So entstehen wahrscheinlich Gerüchte: Irgend jemand hat erzählt, dass an Silvester 2000 mit einem schrecklichen Champagner-Notstand zu rechnen sei und dass man darum klug daran täte, rechtzeitig einen Vorrat anzulegen. Ist ja auch gar nicht mal so unlogisch, der Gedanke. Ich habe jedenfalls letzte Woche bei Lidl, dem grässlichen FDP-farbenen Bayern-Billig-Laden, drei Flaschen gekauft, 19 Mark 98 pro Flasche, und der schmeckt besser als die Marken von Aldi und Plus. Auf dem Weg nach Hause konnte ich gleich vier Bekannten das Gerücht vom bevorstehenden Champagner-Notstand unterschieben. Sie haben versprochen, demnächst Vorräte anzulegen.

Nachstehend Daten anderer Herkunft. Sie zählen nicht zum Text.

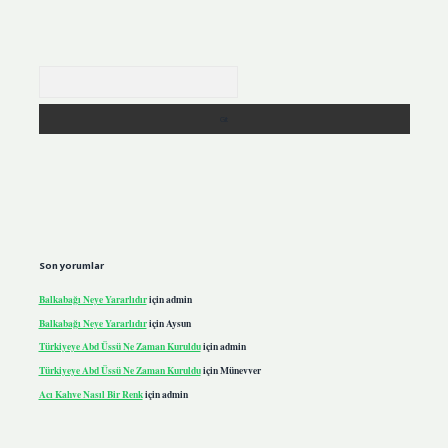
Arama
Son yorumlar
Balkabağı Neye Yararlıdır
için
admin
Balkabağı Neye Yararlıdır
için
Aysun
Türkiyeye Abd Üssü Ne Zaman Kuruldu
için
admin
Türkiyeye Abd Üssü Ne Zaman Kuruldu
için
Münevver
Acı Kahve Nasıl Bir Renk
için
admin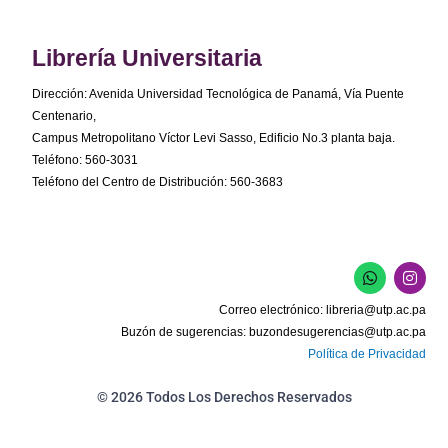
Librería Universitaria
Dirección: Avenida Universidad Tecnológica de Panamá, Vía Puente
Centenario,
Campus Metropolitano Víctor Levi Sasso, Edificio No.3 planta baja.
Teléfono: 560-3031
Teléfono del Centro de Distribución: 560-3683
W
I
h
n
a
s
Correo electrónico:
libreria@utp.ac.pa
t
t
s
a
Buzón de sugerencias:
buzondesugerencias@utp.ac.pa
a
g
Política de Privacidad
p
r
p
a
m
© 2026 Todos Los Derechos Reservados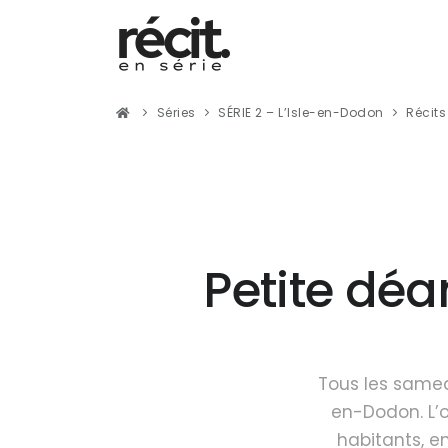
Séries
SÉRIE 2 – L’Isle-en-Dodon
Récits
Petite dé
Tous les samedi
en-Dodon. L’
habitants, e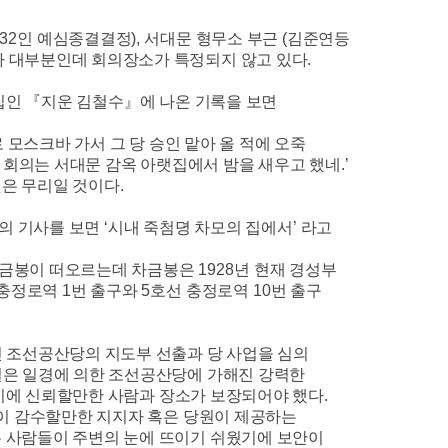
32
인 예심종결결정
),
서대문 형무소 부근
(
김준연등
 대부분인데 회의장소가 특정되지 않고 있다
.
집인
『
지운 김철수
』
에 나온 기록을 보면
 모스크바 가서 그 당 승인 맡아 올 적에 오죽
 회의는 서대문 감옥 아랫집에서 밤을 새우고 했네
.’
것은 무리일 것이다
.
의 기사를 보면
‘
시내 죽첨뎡 차모의 집에서
’
라고
차금봉이 떠오르는데 차금봉은
1928
년 현재 경성부
 충정로역
1
번 출구와
5
호선 충정로역
10
번 출구
인 조선공산당의 지도부 선출과 당 사업을 심의
일은 일경에 의한 조선공산당에 가해진 강력한
기에 신뢰할만한 사람과 장소가 보장되어야 했다
.
이 감수할만한 지지자 혹은 당원이 제공하는
 사람들이 주변의 눈에 뜨이기 쉬웠기에 보안이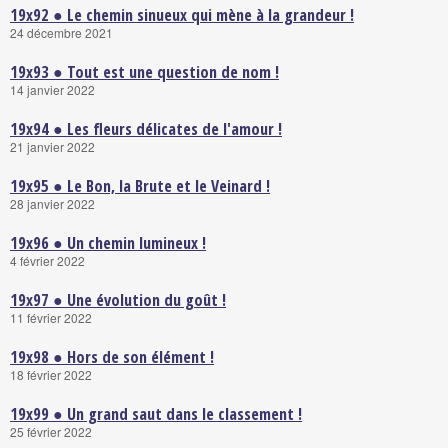
19x92 ● Le chemin sinueux qui mène à la grandeur !
24 décembre 2021
19x93 ● Tout est une question de nom !
14 janvier 2022
19x94 ● Les fleurs délicates de l'amour !
21 janvier 2022
19x95 ● Le Bon, la Brute et le Veinard !
28 janvier 2022
19x96 ● Un chemin lumineux !
4 février 2022
19x97 ● Une évolution du goût !
11 février 2022
19x98 ● Hors de son élément !
18 février 2022
19x99 ● Un grand saut dans le classement !
25 février 2022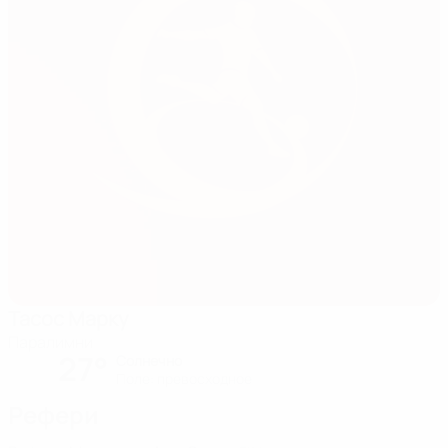
Тасос Марку
Паралимни
27°
Солнечно
Поле: превосходное
Рефери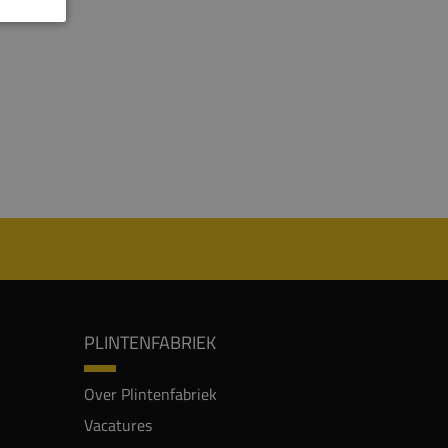
PLINTENFABRIEK
Over Plintenfabriek
Vacatures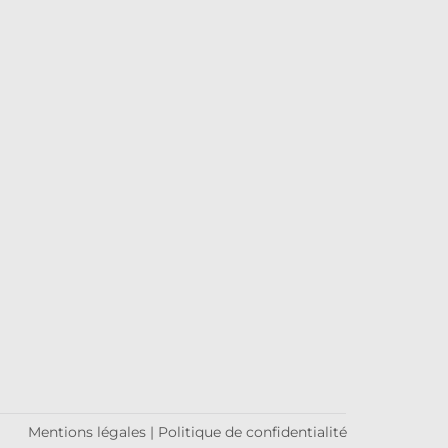
Mentions légales
|
Politique de confidentialité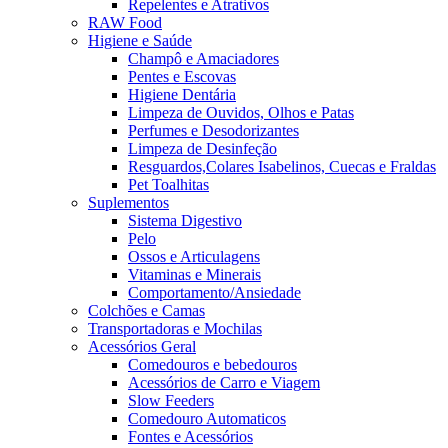
Repelentes e Atrativos
RAW Food
Higiene e Saúde
Champô e Amaciadores
Pentes e Escovas
Higiene Dentária
Limpeza de Ouvidos, Olhos e Patas
Perfumes e Desodorizantes
Limpeza de Desinfeção
Resguardos,Colares Isabelinos, Cuecas e Fraldas
Pet Toalhitas
Suplementos
Sistema Digestivo
Pelo
Ossos e Articulagens
Vitaminas e Minerais
Comportamento/Ansiedade
Colchões e Camas
Transportadoras e Mochilas
Acessórios Geral
Comedouros e bebedouros
Acessórios de Carro e Viagem
Slow Feeders
Comedouro Automaticos
Fontes e Acessórios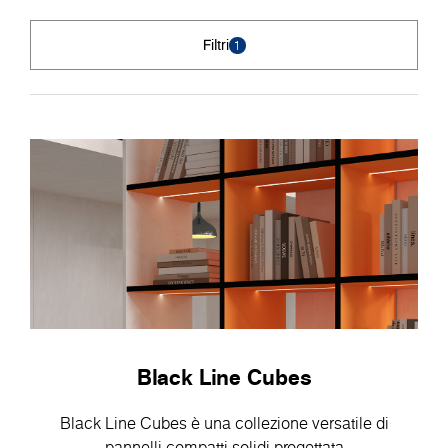
Filtri
1
Black Line Cubes
Black Line Cubes è una collezione versatile di
pannelli compatti solidi progettata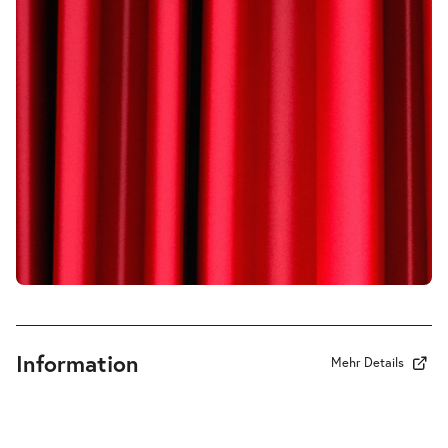
-
Führung durch die Oper
Sa.
Sa. 12.12.2026
12.12.2026
Tickets
17:00 Uhr
-
Führung durch die Oper
Sa.
Sa. 02.01.2027
02.01.2027
Tickets
17:00 Uhr
Information
Mehr Details
-
Führung durch die Oper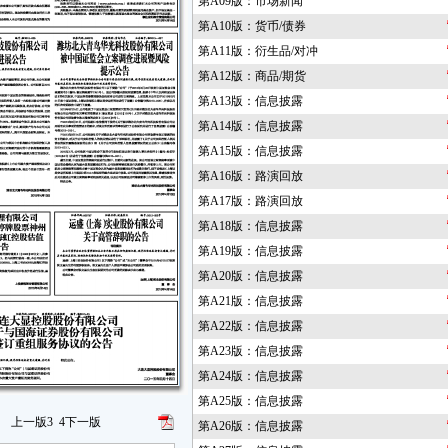
第A09版：市场新闻
第A10版：货币/债券
第A11版：衍生品/对冲
第A12版：商品/期货
第A13版：信息披露
第A14版：信息披露
第A15版：信息披露
第A16版：路演回放
第A17版：路演回放
第A18版：信息披露
第A19版：信息披露
第A20版：信息披露
第A21版：信息披露
第A22版：信息披露
第A23版：信息披露
第A24版：信息披露
第A25版：信息披露
上一版
3
4
下一版
第A26版：信息披露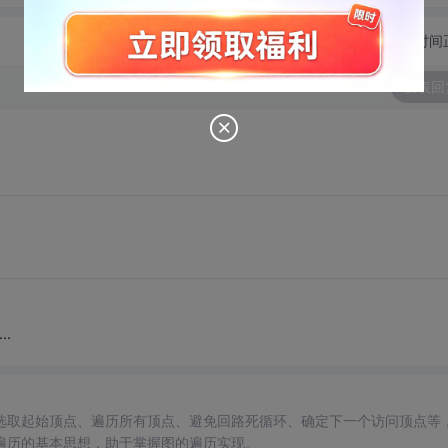
切换为时间
发表回
.
选取起始顶点、遍历所有顶点、避免回路死循环、确定下一个访问顶点等
遍历的基本思想，助于掌握图的遍历实现。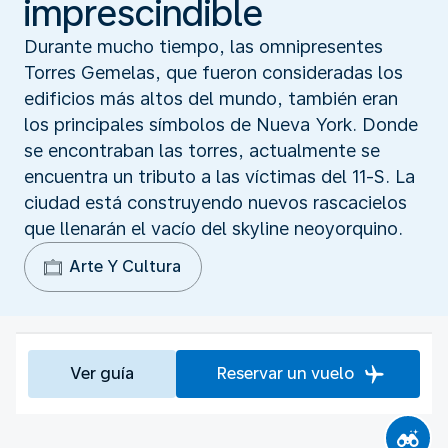
imprescindible
Durante mucho tiempo, las omnipresentes
Torres Gemelas, que fueron consideradas los
edificios más altos del mundo, también eran
los principales símbolos de Nueva York. Donde
se encontraban las torres, actualmente se
encuentra un tributo a las víctimas del 11-S. La
ciudad está construyendo nuevos rascacielos
que llenarán el vacío del skyline neoyorquino.
Arte Y Cultura
Ver guía
Reservar un vuelo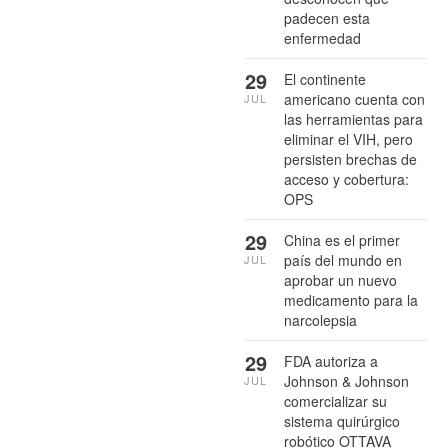
padecen esta
enfermedad
29
El continente
americano cuenta con
JUL
las herramientas para
eliminar el VIH, pero
persisten brechas de
acceso y cobertura:
OPS
29
China es el primer
país del mundo en
JUL
aprobar un nuevo
medicamento para la
narcolepsia
29
FDA autoriza a
Johnson & Johnson
JUL
comercializar su
sistema quirúrgico
robótico OTTAVA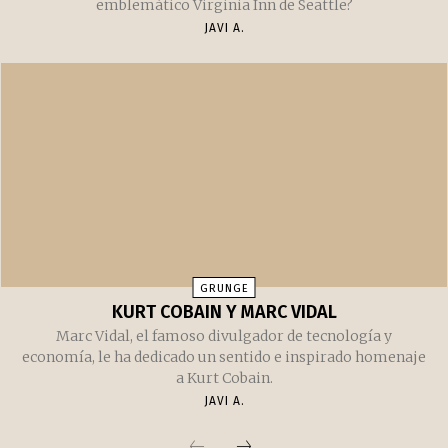
emblemático Virginia Inn de Seattle?
JAVI A.
GRUNGE
KURT COBAIN Y MARC VIDAL
Marc Vidal, el famoso divulgador de tecnología y
economía, le ha dedicado un sentido e inspirado homenaje
a Kurt Cobain.
JAVI A.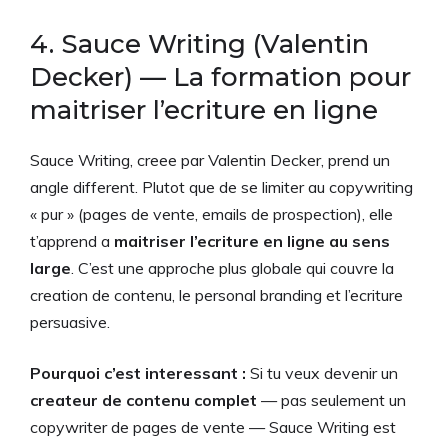
4. Sauce Writing (Valentin
Decker) — La formation pour
maitriser l’ecriture en ligne
Sauce Writing, creee par Valentin Decker, prend un
angle different. Plutot que de se limiter au copywriting
« pur » (pages de vente, emails de prospection), elle
t’apprend a
maitriser l’ecriture en ligne au sens
large
. C’est une approche plus globale qui couvre la
creation de contenu, le personal branding et l’ecriture
persuasive.
Pourquoi c’est interessant :
Si tu veux devenir un
createur de contenu complet
— pas seulement un
copywriter de pages de vente — Sauce Writing est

Abgesehen davon, dass meine Flaschen ja ohnehin die Zeit bis Silvester nicht überstehen werden, ist das Thema in diesem Jahr noch unerfreulicher als sonst immer. Klar wäre Wegfahren am Schönsten, aber wohin und wie? Bekanntlich fallen die Flugzeuge um den 1. 1. herum alle vom Himmel, und wahrscheinlich gehen auch alle Kreuzfahrtschiffe unter, ganz zu schweigen von den Preisen für einen so luxuriösen Tod. Die Frage „Was machst du eigentlich?“ ist schon schlimm, aber noch schlimmer ist es, wenn man an jemanden gerät, der sich quasi seit Jahren darauf vorbereitet hat und schlicht antwortet: „Wir haben da dieses Haus in ... (Schweden/Italien/Florida/Ostfriesland) gemietet und fahren mit ein paar netten Leuten eine Woche (oder zwei) dorthin“, etc. etc. Furchtbar. Neid.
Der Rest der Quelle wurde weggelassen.